Let’s breakdown sleep cycles and calculate minutes spent in each stage.
# pie chart
p5<- fitbit_data1 %>% describe(Minutes_Awake,Minutes_REM_Sleep,Minutes_Light_Sleep,Minutes_Deep_Sleep) %>% select(variable, mean)
pie <- ggplot(p5, aes(x = "", y=mean, fill = factor(variable)))+ geom_bar(width = 1, stat = "identity") + geom_text(aes(label = paste(round(mean/sum(mean)*100), "%")), position = position_stack(vjust = 0.5)) + theme_classic() +
theme(plot.title = element_text(hjust = 0.5),
axis.line = element_blank(),
axis.text = element_blank(),
axis.ticks = element_blank()) +
labs(fill= "Sleep Stages", x = NULL, y = NULL)
pie + coord_polar("y")
Minutes Awakes are high.
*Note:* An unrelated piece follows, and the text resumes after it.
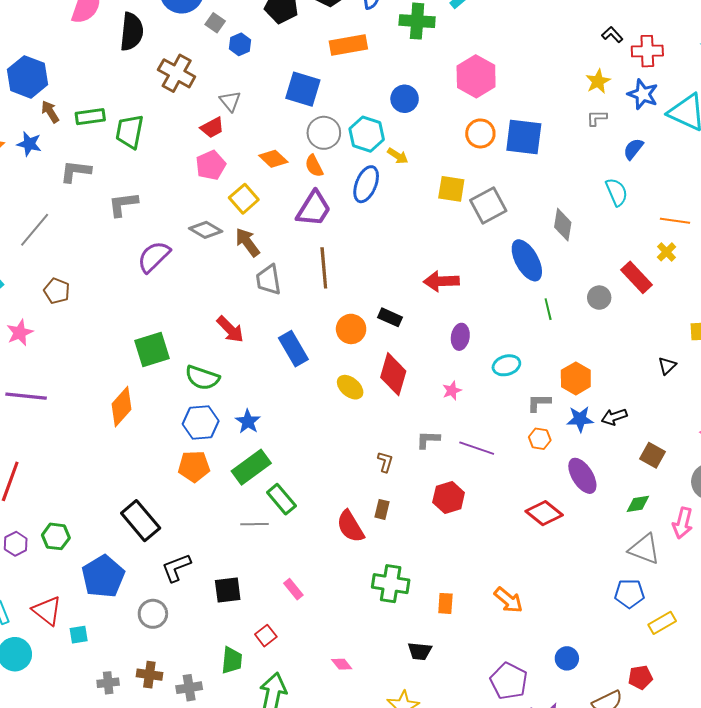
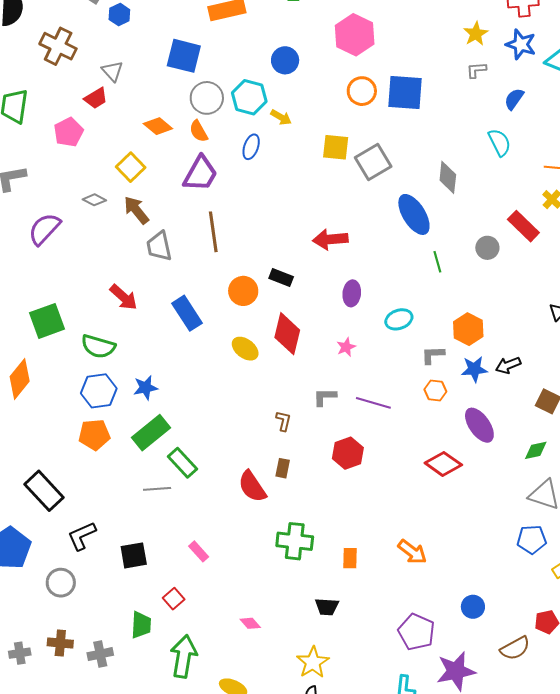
pink pentagon: (211, 165) -> (69, 132), moved
blue ellipse: (366, 184) -> (251, 147), size x0.7
gray diamond: (206, 230) -> (94, 200), size x0.7
blue star: (248, 422) -> (146, 388), turned 30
It is contributed largely by my reluctance to leave bed when alarm goes off in the morning.
Next, we compute the statistics with all variables numerically and graphically.
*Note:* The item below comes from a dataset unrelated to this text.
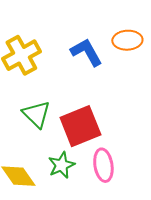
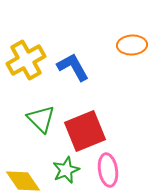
blue L-shape: (86, 52) -> (73, 67), moved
fitbit_data1 %>% describe() %>% select(variable, mean,sd, p00,p50, p100)
## # A tibble: 15 x 6
## variable mean sd p00 p50 p100
## <chr> <dbl> <dbl> <dbl> <dbl> <dbl>
## 1 Calories_Burned 2662. 235. 2046 2651 3661
## 2 Steps 9462. 2878. 1928 9446. 19525
## 3 Minutes_Sedentary 786. 129. 445 774 1401
## 4 Minutes_Lightly_Active 191. 44.1 39 191 385
## 5 Minutes_Fairly_Active 14.8 11.4 0 13 69
## 6 Minutes_Very_Active 31.6 19.7 0 30 111
## 7 Activity_Calories 1125. 294. 131 1127 2406
## 8 Minutes_Asleep 355. 54.7 152 354. 529
## 9 Minutes_Awake 78.2 17.2 36 77.5 143
## 10 Number_Awakenings 32.9 8.23 13 33 60
## 11 Time_In_Bed 433. 66.6 188 431 654
## 12 Minutes_REM_Sleep 59.9 25.1 4 58 129
## 13 Minutes_Light_Sleep 230. 42.1 106 230 386
## 14 Minutes_Deep_Sleep 65.0 18.5 7 66 114
## 15 Minutes_Active 238. 51.3 39 238 440
p00 is minimum, p50 is median and p100 is max value.
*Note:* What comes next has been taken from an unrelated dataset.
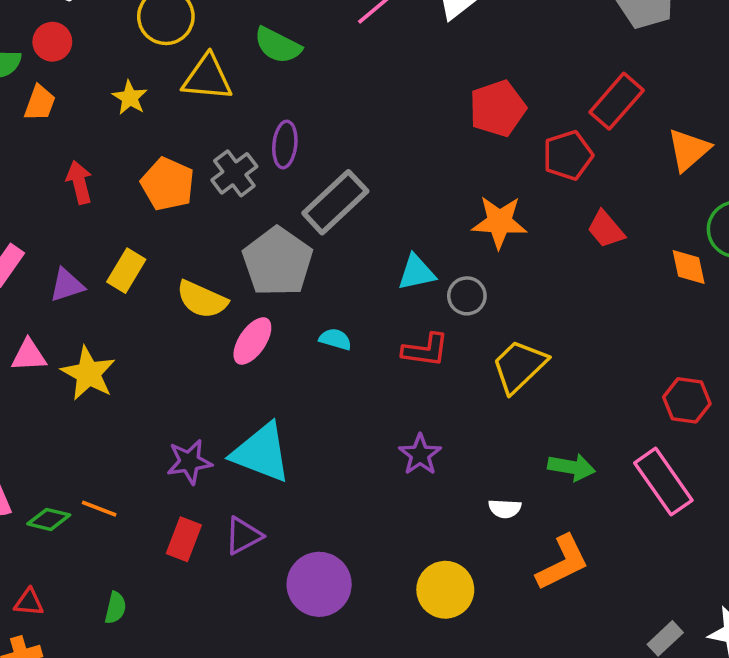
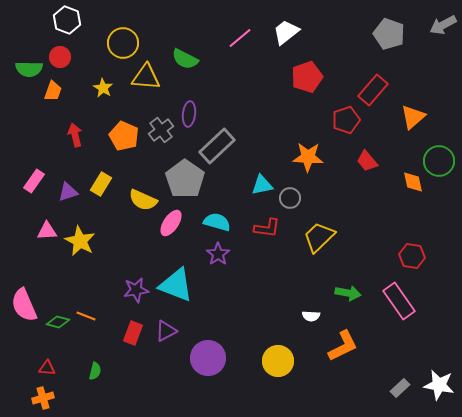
red pentagon: (498, 108) -> (307, 77), moved
cyan semicircle: (335, 339) -> (217, 222), size x1.5
purple star: (420, 455) -> (218, 254), moved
# bar plot with avg of all variables
fitbit_data1 %>% describe() %>% select(variable, mean) %>% ggplot(aes(x=reorder(variable, mean), y=mean)) + geom_bar(stat="identity", fill="steelblue")+ xlab("Activities") + ylab("Counts ") + theme_minimal() + coord_flip()
3.3 Time Series Plot
Let’s plot variables with interactive time series plot to see pattern over the time.
ft_timeSeries <- xts(x = select(fitbit_data,-(Date:Month)),
order.by = fitbit_data$Date)
dygraph(ft_timeSeries, main = "Time Series Plot")
3.4 Correlation
Finally, let’s see if variables are correlated. Note: correlation doesn’t imply causation.
fitbit_data2 <- fitbit_data1 %>% select(-Day,-Month,-Date )
ggcorrplot(cor(fitbit_data2), hc.order = TRUE)
Sleeping more doesn’t necessarily guarantee good REM and deep sleep. Steps are highly correlated with calories burned.